On the one hand, he employs the lofty rhetoric that thrills the foot soldiers of his party, and he seems to share their basic values.
On the other, he runs on a Democratic centrist policy platform and projects a persona that, being both charismatic and optimistic, draws in the uncommitted rather than scaring them away, as a Dean or a Kennedy might.
This, as much as his now-famous life story, is part of what makes Mr. Obama special.
As he proves often on the stump, he can take an argument comprised of elements that should, on their face, be discordant and meld them into something coherent.
At a low-cost fund-raiser in Boston on Sunday night, for example, Mr. Obama excoriated unnamed Democrats for being in thrall to the idea that they could only appear tough on national security by “acting like George Bush Republicans”.
He also took to task those who, he claimed, carefully calibrate their positions out of fear about “what Mitt or Rudy might say about us.”
And Mr. Obama seemed to implicate Bill as well as Hillary Clinton in this critique. He bemoaned the tendency toward “triangulation”—a word virtually synonymous with the Clinton presidency—and went on to deride “poll-driven politics” and those who opt to lead by “calculation” rather than “convictions.”
But Mr. Obama also presented himself as a man capable of easing the enmity that has festered between Republicans and Democrats for at least a decade. Mrs. Clinton has no such capacity, he implied.
“I don’t want to spend the next four years rearguing the same partisan arguments that we had all through the 1990’s,” he said. “I don’t want to pit red America against blue America.”
Invoking long-ago Democratic icons like J.F.K. and F.D.R., he added, “This party has been at its best when we have summoned the entire nation—not just half the nation, not just a portion of a demographic, the entire nation—around a higher goal, a common purpose.”
Seventy-four-year-old Jim Foley of Danvers, Mass., was among the crowd at Mr. Obama’s Boston speech. Asked why he liked the Illinois senator, Mr. Foley replied, “He’s not an ideologue. He’ll take Republican ideas, Democratic ideas, it doesn’t matter to him. He is not interested in advancing a particular agenda.”
As Frank Rich noted in Sunday’s New York Times, Mr. Obama has even been attracting nonironic plaudits from conservatives like Peggy Noonan and former Bush adviser Mark McKinnon.
And in a Des Moines Register poll published on Dec. 2, 27 percent of likely Democratic caucus-goers said Mr.
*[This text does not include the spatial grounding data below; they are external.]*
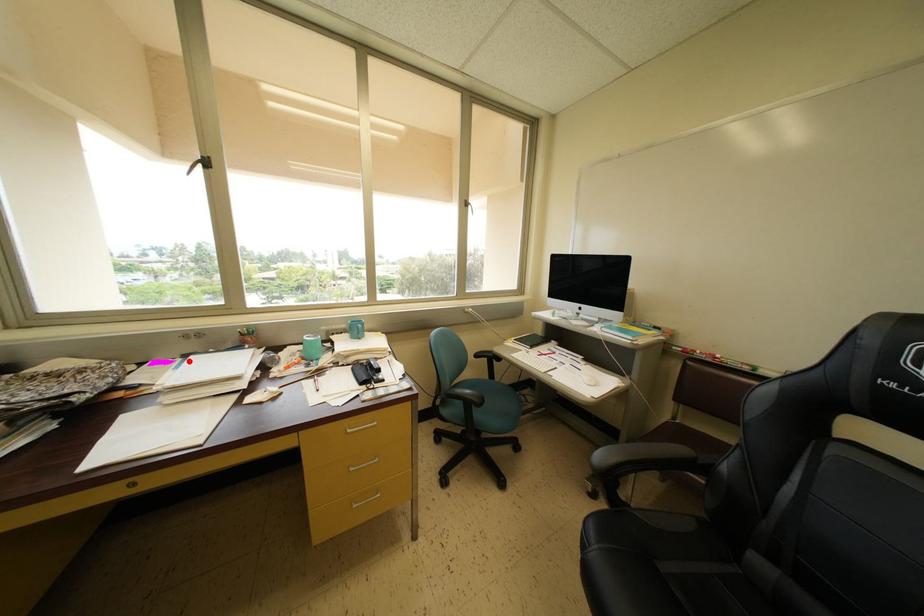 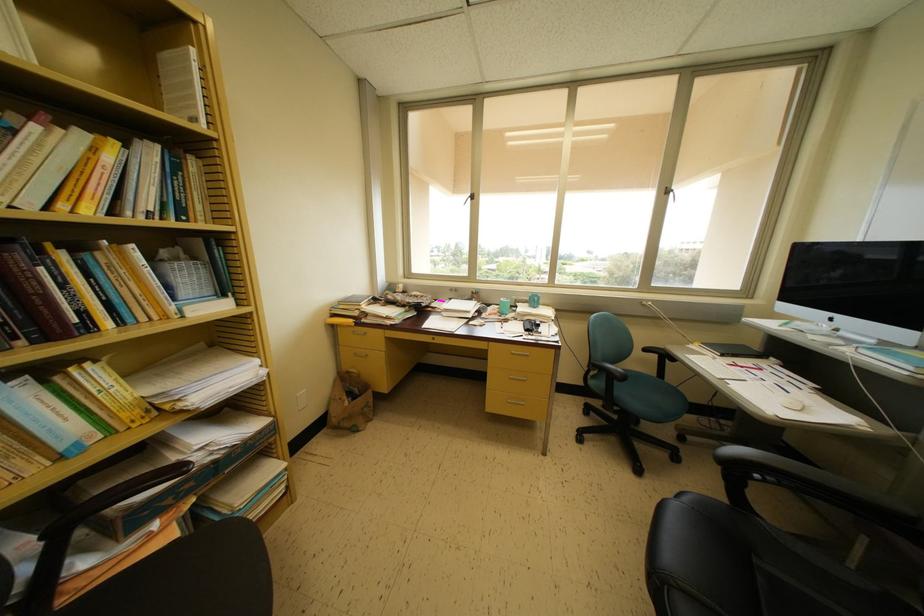 Find the pixel in the second image that matches the highlighted location in the first image.

(455, 304) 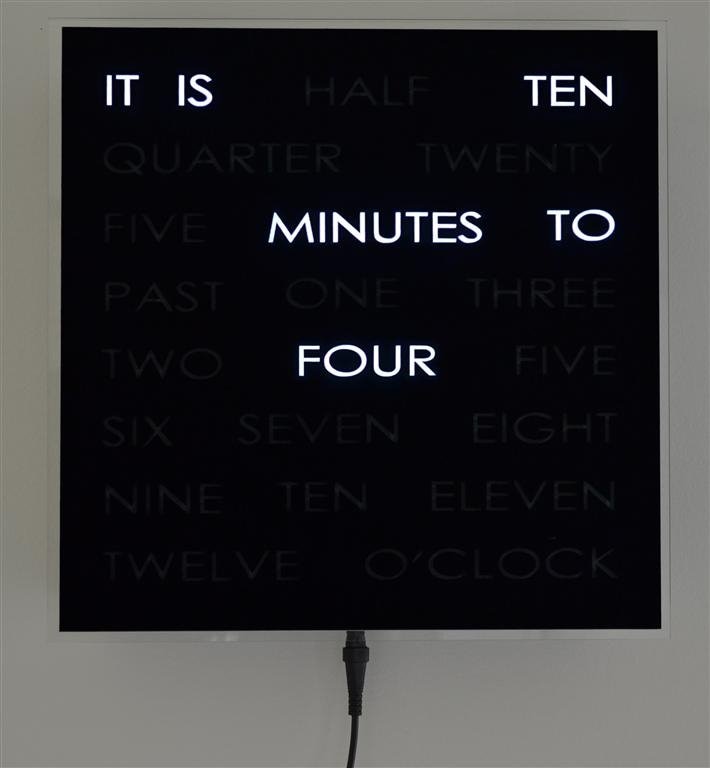 Locate an element on the screen. This screenshot has height=768, width=710. clock is located at coordinates (413, 538). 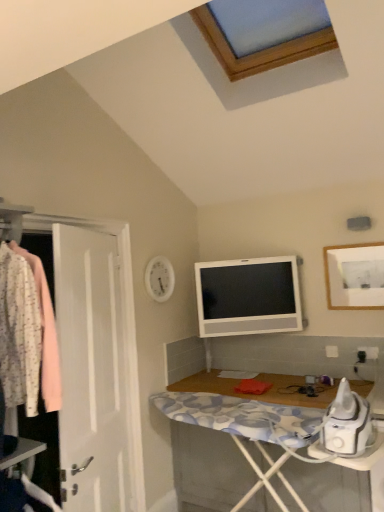 Question: Considering the positions of white matte picture frame at upper right and floral fabric shirt at left in the image, is white matte picture frame at upper right wider or thinner than floral fabric shirt at left?

Choices:
 (A) thin
 (B) wide

Answer: (A)

Question: Considering the relative positions of white matte picture frame at upper right and floral fabric shirt at left in the image provided, is white matte picture frame at upper right to the left or to the right of floral fabric shirt at left?

Choices:
 (A) left
 (B) right

Answer: (B)

Question: Which object is the closest to the white wood desk at lower right?

Choices:
 (A) floral fabric shirt at left
 (B) white glossy television at upper center
 (C) white matte picture frame at upper right

Answer: (B)

Question: Which object is positioned farthest from the white wood desk at lower right?

Choices:
 (A) white matte picture frame at upper right
 (B) white glossy television at upper center
 (C) floral fabric shirt at left

Answer: (C) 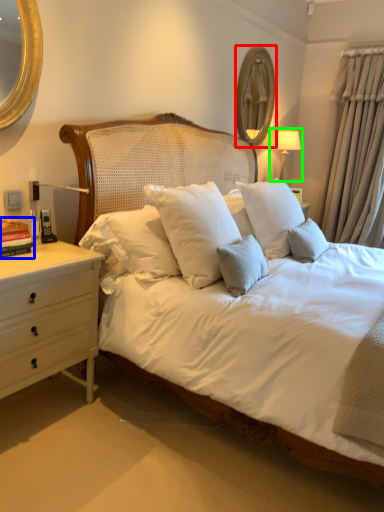 Question: Estimate the real-world distances between objects in this image. Which object is farther from mirror (highlighted by a red box), book (highlighted by a blue box) or bedside lamp (highlighted by a green box)?

Choices:
 (A) book
 (B) bedside lamp

Answer: (A) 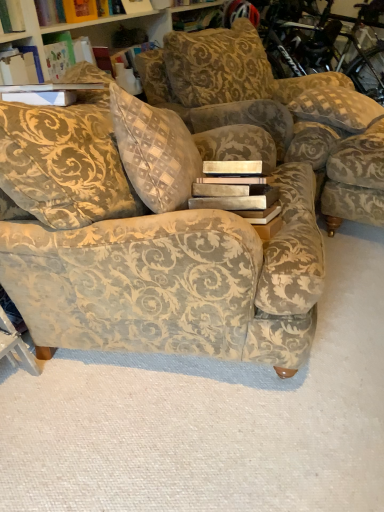 Question: Which is correct: checkered fabric pillow at upper right is inside velvet floral armchair at right, or outside of it?

Choices:
 (A) inside
 (B) outside

Answer: (B)

Question: From the image's perspective, is checkered fabric pillow at upper right located above or below velvet floral armchair at right?

Choices:
 (A) above
 (B) below

Answer: (A)

Question: Based on their relative distances, which object is nearer to the checkered fabric pillow at upper right?

Choices:
 (A) velvet-patterned couch at center
 (B) velvet floral armchair at right

Answer: (B)

Question: Estimate the real-world distances between objects in this image. Which object is closer to the checkered fabric pillow at upper right?

Choices:
 (A) velvet-patterned couch at center
 (B) velvet floral armchair at right

Answer: (B) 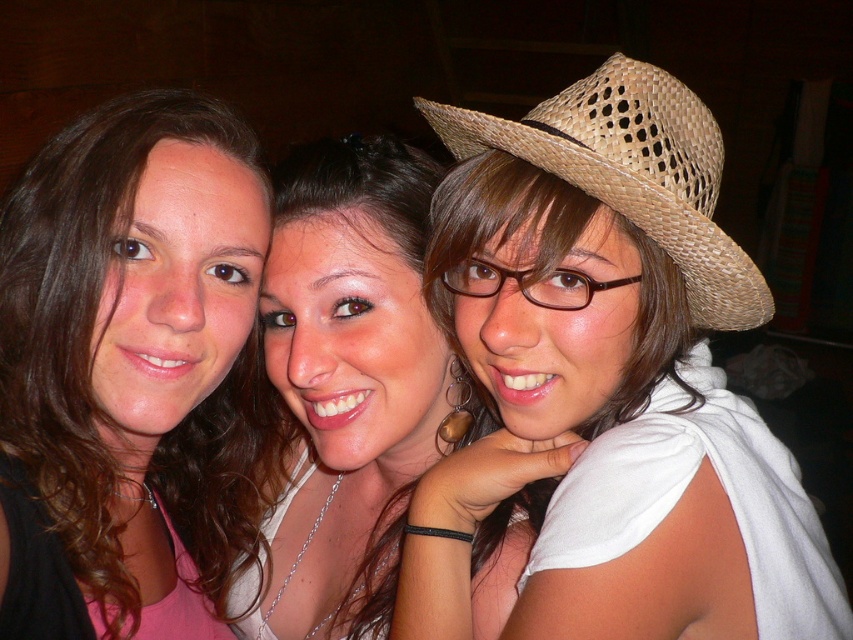 Does matte pink shirt at left appear on the right side of matte white shirt at center?

In fact, matte pink shirt at left is to the left of matte white shirt at center.

What do you see at coordinates (123, 365) in the screenshot? The height and width of the screenshot is (640, 853). I see `matte pink shirt at left` at bounding box center [123, 365].

Where is `matte pink shirt at left`? This screenshot has width=853, height=640. matte pink shirt at left is located at coordinates (123, 365).

Can you confirm if matte pink shirt at left is shorter than woven straw cowboy hat at upper right?

No.

Which is more to the left, matte pink shirt at left or woven straw cowboy hat at upper right?

matte pink shirt at left

Find the location of `matte pink shirt at left`. matte pink shirt at left is located at coordinates (123, 365).

Does matte white shirt at center appear on the right side of woven straw cowboy hat at upper right?

Incorrect, matte white shirt at center is not on the right side of woven straw cowboy hat at upper right.

Is matte white shirt at center further to the viewer compared to woven straw cowboy hat at upper right?

Yes, matte white shirt at center is behind woven straw cowboy hat at upper right.

Where is `matte white shirt at center`? matte white shirt at center is located at coordinates (334, 396). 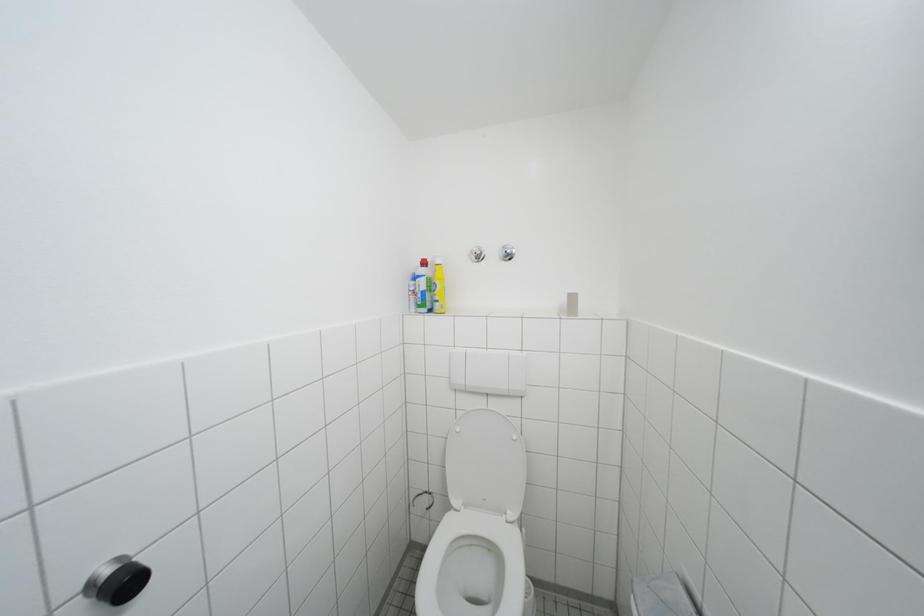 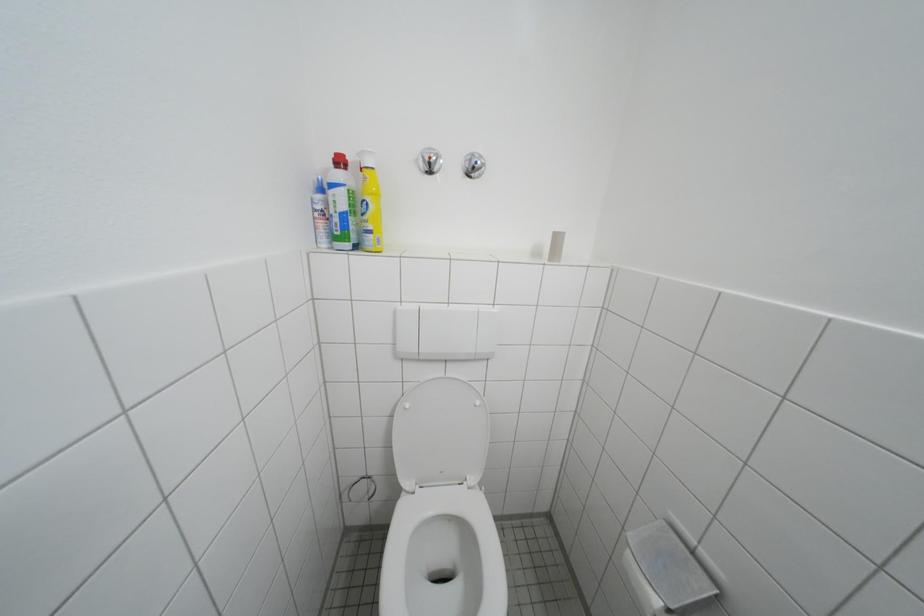 Question: The camera is either moving clockwise (left) or counter-clockwise (right) around the object. The first image is from the beginning of the video and the second image is from the end. Is the camera moving left or right when shooting the video?

Choices:
 (A) Left
 (B) Right

Answer: (A) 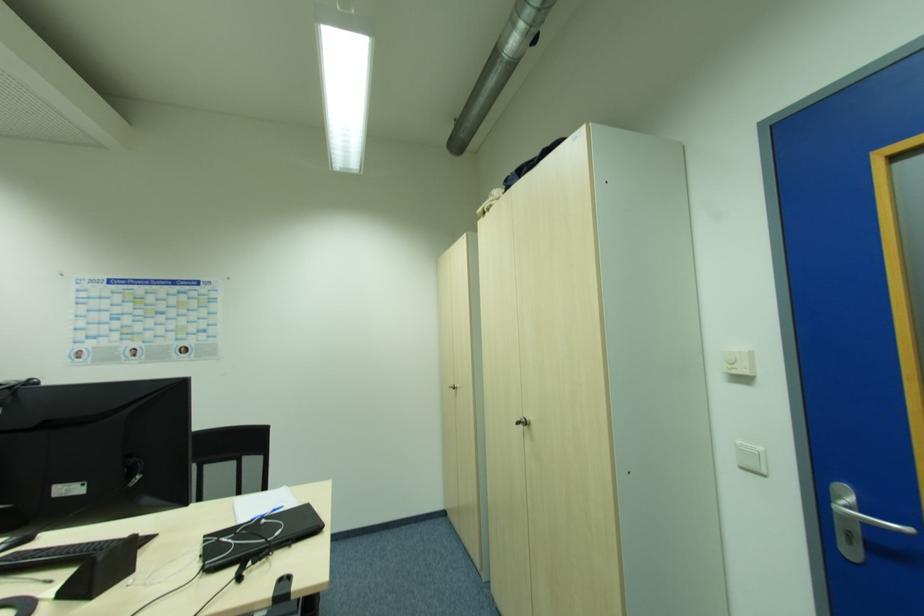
Obama was the “best able to bring Republicans and Democrats together,” compared with 18 percent for Mrs. Clinton.
In the same poll, 25 percent also said Mr. Obama was the “most principled” Democrat in the field, compared with just 16 percent for Mrs. Clinton, who was pushed into third place in that category by John Edwards.
Mr. Obama’s stump speech customarily ends with him beseeching his audience to “reach for what’s possible” rather than accepting “what the cynics would have you settle for.”
There is no proof at all that Mr. Obama could govern in such a high-minded fashion if given the chance, of course. But for now, it is easy to see why many of his supporters believe they have found a man capable of performing political alchemy.
Maybe Mrs. Clinton and her surrogates will succeed in taking the gloss off Mr. Obama’s candidacy between now and the Iowa caucuses on Jan. 3. Maybe they can turn him into just another ambitious politician saying whatever it takes to get votes.
So far, though, Mr. Obama is holding up. He is tantalizingly close to becoming that rarest of things in American politics—a candidate who doesn’t just promise a new kind of politics, but delivers it.